TASK REQUIREMENTS
Where a line in the records below includes "further", pull that line out.

RECORDS
#####

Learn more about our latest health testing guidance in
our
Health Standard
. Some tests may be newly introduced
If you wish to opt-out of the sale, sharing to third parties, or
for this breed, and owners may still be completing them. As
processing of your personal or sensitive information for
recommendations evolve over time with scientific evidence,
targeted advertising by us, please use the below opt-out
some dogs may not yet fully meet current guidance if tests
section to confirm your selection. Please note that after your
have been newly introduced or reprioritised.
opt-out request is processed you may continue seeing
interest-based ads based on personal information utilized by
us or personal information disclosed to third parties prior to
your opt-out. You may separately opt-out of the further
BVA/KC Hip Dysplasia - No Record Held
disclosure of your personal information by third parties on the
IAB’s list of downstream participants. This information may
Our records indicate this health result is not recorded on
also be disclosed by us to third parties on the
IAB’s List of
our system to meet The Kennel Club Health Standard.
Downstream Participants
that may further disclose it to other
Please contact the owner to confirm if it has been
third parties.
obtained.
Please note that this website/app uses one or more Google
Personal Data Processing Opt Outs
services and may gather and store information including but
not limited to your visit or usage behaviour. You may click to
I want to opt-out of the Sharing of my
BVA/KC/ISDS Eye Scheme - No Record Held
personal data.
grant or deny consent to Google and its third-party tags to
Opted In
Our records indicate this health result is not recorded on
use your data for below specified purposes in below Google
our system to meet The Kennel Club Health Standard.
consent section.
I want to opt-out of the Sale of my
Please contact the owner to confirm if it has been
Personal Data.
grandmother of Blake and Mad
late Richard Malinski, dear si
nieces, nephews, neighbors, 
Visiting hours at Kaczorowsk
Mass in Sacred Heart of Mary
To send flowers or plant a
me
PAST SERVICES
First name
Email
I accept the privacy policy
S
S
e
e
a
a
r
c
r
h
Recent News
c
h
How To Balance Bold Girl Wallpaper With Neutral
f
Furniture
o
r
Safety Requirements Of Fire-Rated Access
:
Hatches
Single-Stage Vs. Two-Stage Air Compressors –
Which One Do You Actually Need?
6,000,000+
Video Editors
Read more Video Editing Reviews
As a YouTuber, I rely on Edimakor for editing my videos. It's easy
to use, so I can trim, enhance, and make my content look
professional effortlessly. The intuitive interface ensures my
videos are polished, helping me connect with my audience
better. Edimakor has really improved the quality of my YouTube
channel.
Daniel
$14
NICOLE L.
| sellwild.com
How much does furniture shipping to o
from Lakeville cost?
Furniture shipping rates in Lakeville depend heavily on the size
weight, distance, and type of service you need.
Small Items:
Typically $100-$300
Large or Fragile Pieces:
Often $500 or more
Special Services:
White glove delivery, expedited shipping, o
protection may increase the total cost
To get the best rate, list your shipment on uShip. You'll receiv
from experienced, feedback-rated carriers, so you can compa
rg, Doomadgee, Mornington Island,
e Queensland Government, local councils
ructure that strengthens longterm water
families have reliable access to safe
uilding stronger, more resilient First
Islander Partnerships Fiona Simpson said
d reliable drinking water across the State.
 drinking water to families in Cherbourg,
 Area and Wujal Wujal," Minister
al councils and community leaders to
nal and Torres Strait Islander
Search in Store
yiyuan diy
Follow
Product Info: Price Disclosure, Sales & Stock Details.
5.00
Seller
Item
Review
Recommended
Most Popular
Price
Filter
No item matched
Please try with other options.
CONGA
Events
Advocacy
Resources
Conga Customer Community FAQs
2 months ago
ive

#####

RESPONSE
your opt-out. You may separately opt-out of the further
that may further disclose it to other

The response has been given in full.